Tuesday, August 2, 2011

Pre-Tripping

And so I'm bringing out stuff to take on vacation, counting out t-shirts, trying to learn weather divination to better decide if I should bring a sweater with me our sweater with me. If I bring only warm weather clothes it all but guarantees four days of forty-five degrees and gail force winds, as we have had in the last two years but if I come outfitted to climb K2, it will be ninety and stagnant the whole time. The only answer is to bring too much of everything. I can't be sure that I won't get invited to a last minute wedding, I should bring something dressy just in case.

(who am I kidding? people up there have full on Church weddings outfitted in  L.L Bean  flannel couture and professional grade, heavy duty sandles)

There is also the chance, every day that I might fall into a creek or the lake, or down an embankment - its a lifestyle choice Ive made and I'm comfortable with it,  and if you have to plan to change clothes at least twice a day every day, your available wardrobe needs to reflect that. But if its forty-five and gusty, I'll be doing less (I hope) creek invading and embankment falling. I don't have the wardrobe fir winter invading and falling.

And then there is shoes. I need my sneakers and I should probably think about the creek invading aspect of my lifestyle and just how much I do notlove walking around with wet sneakers, so that means a second pair of sneakers and then there is also the professional grade, heavy duty sandles and the regular duty sandles  - that I probably won't wear but if I don't bring them, I will so need them, as sneakers aren't really cute and not always appropriate and the heavy-duty professional grade sandles can be clunky so that means, lighter weight, cute sneakers as well,but at the same time, its vacation and hang other peoples fashion.

And speaking of vacations. The garden is not coming with me. Bummer, I know, I know, its mean to leave it there unprotected from the squirrels and no doubt producing like a son of a bitch - but the watermelon vines wouldn't fit in the back of the car and the tomato plants are too tall for the drive to see over and you know they would object to seat belts.

Out of sight not out of mind though. I am going to continue to take care of them. The main garden will be fine, the drip hose will drip on without me. The satellite garden on the other hand, this is a problem. I would just say "maybe it will rain, hopefully we'll get a tropical depression" and let it go, and that would be okay, except one of the new melons is there and I am not going to abandon a baby to "maybe it will rain, hopefully we'll get a tropical depression". I have to figure out a way to keep it alive.
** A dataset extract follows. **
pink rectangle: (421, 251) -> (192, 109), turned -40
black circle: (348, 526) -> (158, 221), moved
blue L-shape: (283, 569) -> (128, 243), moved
My first thought was to splurge on a duel timer - because I thought they had such things. They might have last May but here in the depths of August - when we actually need to water our plants, they aren't on the shelves. Its the "duel" part that is a problem, one hose is no problem, and I all ready have one, I would like to water two areas at  two different times - it can't be that hard a problem and yet it is.
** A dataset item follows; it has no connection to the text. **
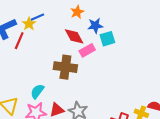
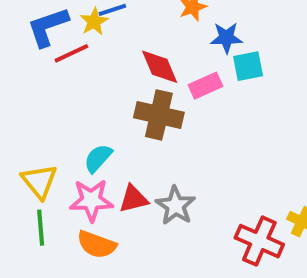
red diamond: (74, 36) -> (160, 67), moved
red line: (19, 41) -> (71, 53), turned 36

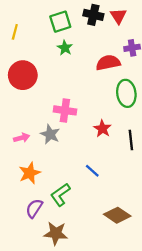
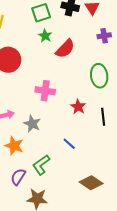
red semicircle: (108, 63) -> (65, 49), moved, turned 145
gray star: (50, 134) -> (32, 124), moved
orange star: (30, 173) -> (14, 146), turned -30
My  first idea was to just get a splitter and put one timer on one and one timer on the other - a great idea in theory but splitters aren't all that wide and timers are. I would have to buy more hoses and the more things you have Frankenstein-ed together, the more opportunity for leaks and I hate leaks. I like elegant and elegant means A) tidy B) less-is-more and C) not leaking . Leaking is untidy and umteen hoses is more.

I started to think about the front. The idea is as follows : use the front water, add a timer, and run hose or hose - i  from the front to the back behind the shed to culminate with a sprinkler that will water both the melons and the beans. I have a spigot looking for work, and where there is a spigot there is somewhere to plug in a timer. I have a timer all ready in storage and there is a  existing hose. I think what the plan is going to be is that I use the old timer, I have to find out if it still works after sitting in the basement for a year, but if it doesn't, a replacement wouldn't hurt my bottom line all that much and I know all ready the project would need at least one more hose - First I need to measure though and find out just how much hose I'm going to need ( the lack of an elegant design comes into play here), I'm pretty sure my existing hose isn't a super long variety and I'll need to do this before the Wally World Christmas fairies pull their  garden hoses off the shelf and replace them with garland and Christmas lights.